Supporters of privatizing of prisons say it ultimately saves the government money in addition to resources, but there is little to no evidence to support the claim.
The Bureau of Justice Assistance released a 2001 study, the synopsis of these findings were published to U.S Department of Justice’s Monograph. Regarding private prisons saving the government money, the monograph concludes, “The study resulted in some interesting conclusions. For example, it was discovered that, rather than the projected 20-percent savings, the average saving from privatization was only about 1 percent, and most of that was achieved through lower labor costs.” Many private prisons are not properly staffed, nor do they meet the safety requirements set by the government which leads to violence and assaults like what occurred in 2004 when riots broke out at the privately-owned Crowley County Correctional Facility in southern Colorado.
A more recent example was in January 2012, when the Corrections Corporation of America bought Lake Erie Correctional Facility. Eight months later, the facility underwent an internal audit that revealed a significant drop in their compliance rating. The rating dropped from 97.3 percent when publicly owned down to 66.7 percent, according to the American Civil Liberties Union.
Although some argue privatizing prisons saves the government money, the government retains a fixed cost in assisting private prisons. Fixed costs include adequate consistent monitoring, case management, routine inspection, convict transportation, and cultivating response teams among other expenses. Private prisons have ample techniques used for driving costs down and have more say on which inmates they house. This gives them permission to exempt any inmates with psychological and physical illnesses that would need additional medical care. These factors can also reflect when comparing costs to private verses public prisons.
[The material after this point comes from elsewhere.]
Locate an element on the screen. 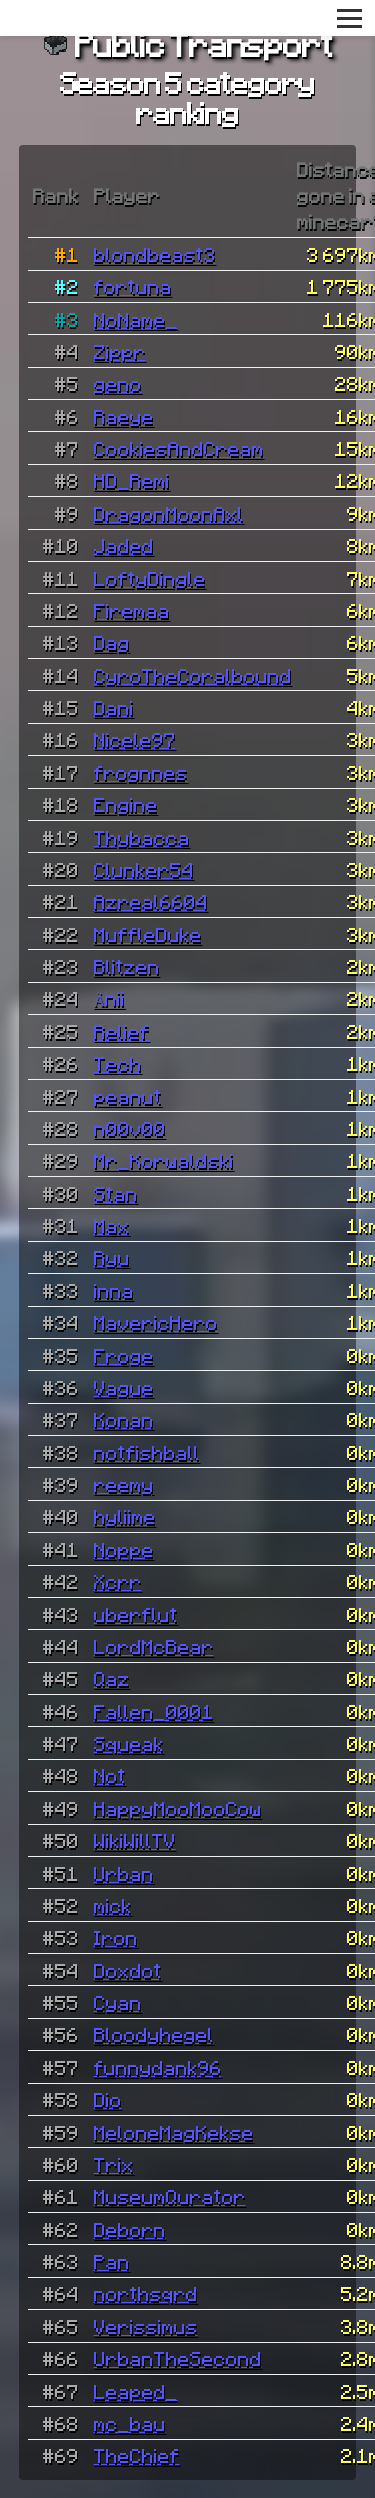 Image resolution: width=375 pixels, height=2498 pixels. Ryu is located at coordinates (112, 1257).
By privatizing prisons, the United States allows major corporations to profit from incarceration rates. Privatizing prisons can relieve stress from state run facilities by allocating inmates to privately owned entities with additional space; however, the government needs make sure privately owned correctional facilities are abiding by safety and healthy regulations.
By debating cost effectiveness of America’s prison system, we are merely treating the symptoms and not the disease. The grim concern we are facing is that the United States has the highest incarceration rate in the world, so we need to focus on reducing incarceration rates by reevaluating our policies and judiciary system.